並不是過去的作品深奧難解,而是相較於前作往往得讀個兩遍才能體會佈局精妙,《絡新婦》更容易一次就懂。流暢的翻譯或許是原因之一,但究其根本,還是在於本作的佈局手法。

以往讀過的京極堂作品,經常會將「迷霧」佈滿大部分的篇幅。一開始,作者利用每個角色去呈現案情的部分構圖,他們都接觸了案件的一部分,但因為只是部分,就會像瞎子摸象一般,有些人會大象像一堵牆,有些人會大象像一條粗水管,也有些人會大象像四根大圓柱,謎團之所以成為謎團,正是因為這些角色缺乏「俯瞰案件整體」的能力,而京極堂所做的,只是將眾人(以及被迷惑的讀者)帶往高空,讓大家瞧瞧自己是如何被不完整的虛像所蒙蔽,如此的「驅魔」過程罷了。
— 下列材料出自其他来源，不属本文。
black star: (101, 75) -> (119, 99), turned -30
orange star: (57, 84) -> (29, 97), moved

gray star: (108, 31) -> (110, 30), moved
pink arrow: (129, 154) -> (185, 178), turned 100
也因為如此,在京極堂尚未出手之前,案情是處於「一團迷霧」的狀態。讀者會一直疑惑:為何姑獲鳥的密室裡沒有人?為何一個女人可以殺死同一個男人四次?所有的謎團最後才一口氣解開,是以「迷霧」最後才散去,而且因為作者喜歡使用大量伏筆式的寫法──簡言之,就是中譯本不時出現的「粗體字」以及回顧式的「前句引用」──在真相揭曉之前,讀者腦中自然是一片問號了。

但是《絡新婦之理》卻不是這樣。

 

 

 

(以下劇情洩漏,請斟酌讀)

 

 

 

本作以四個人的視點下去描寫:木場修太郎、美由紀、伊佐間一成、益田龍一,這四人各自接觸四起案件:潰眼魔連續殺人事件、聖伯納德女學院咒殺事件、織作是亮絞殺事件、杉浦隆夫失蹤事件,隨著劇情發展,這些案件兩兩結合,最後成為整個巨大的犯罪結構,如此的演進過程,與過去的作品並無二致。

最大的不同點,在於這些角色在案情推演的過程中,往往不用等京極堂明,就「自行」把「部分」真相給解開了。
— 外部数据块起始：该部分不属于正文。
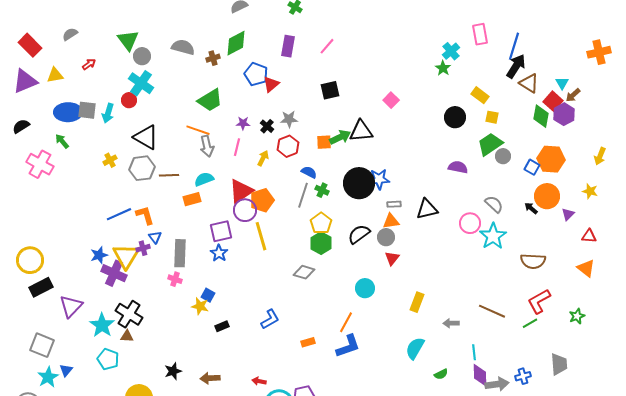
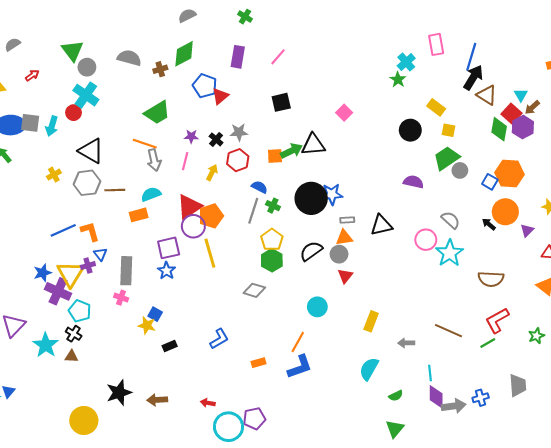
black cross: (129, 314) -> (74, 334), size x0.6
cyan pentagon: (108, 359) -> (80, 311), moved
black star: (173, 371) -> (119, 393), size x1.4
這並不代表過去的作品在揭露真相前,沒有角色進行推理,問題在於推論的正確性:以往的作品中,京極堂之外的推理經常是「悖離真相」的,然而在本作裡,這些角色一個個變成思慮明晰的人:木場很快就發現密室的原理,把警視廳原本懷疑的川島新造,導正回平野祐吉才是凶手,最後又加上川島喜市以修正構圖;美由紀也從小夜子墜樓,夕子死亡的事實中,察覺「黑聖母」的存在,並開始懷疑織作碧;益田和伊佐間雖只是個旁觀者,讀者卻也能從周圍角色(榎木津、中禪寺、木場)的一來一往中,窺得事件的端倪。

這些線索與推論,其實都已貼近部分的真相,最後藉由京極堂的連繫才統合在一起。換言之,本作的真相揭露,捨棄以往「結尾一口氣解開」,而採用「隨著劇情慢慢解開」的方式。

也因此我在讀時,不至於被前面的「一團迷霧」所迷惑,結尾又得承受巨大的「真相」資訊湧入腦海,而是跟著案件的進展,一層層剝開真相的外衣,得以「理」出頭緒了。

莫非因為書名是「絡新婦」蜘蛛,所以才採用如此「抽絲剝繭」的寫法嗎?當然不是,關鍵在於真相的設計。

本作的特殊之處,並不在於解開不可思議的謎團,而是這些謎團解開後,會發現「主事者」並非真凶,案件有所謂的「藏鏡人」在幕後操弄,甚至連偵探的介入,都只是佈局中的一枚旗子。角色自以為是憑藉「自由意志」行動,事實上卻是落入主事者的圈套。

更有趣的是,這些幕後黑手本身也有人在操弄:喜市因為聽信「某人」的錯誤資訊,才想對三名女子挾怨報復,碧也是從「某人」那裡拿了告解室的鑰匙。操弄者與被操弄者之間的關係,如同書中比的蛛網結構(倒也挺像食物鏈的),因此,找出坐鎮中央的「蜘蛛」是誰,才是真相的訴求所在。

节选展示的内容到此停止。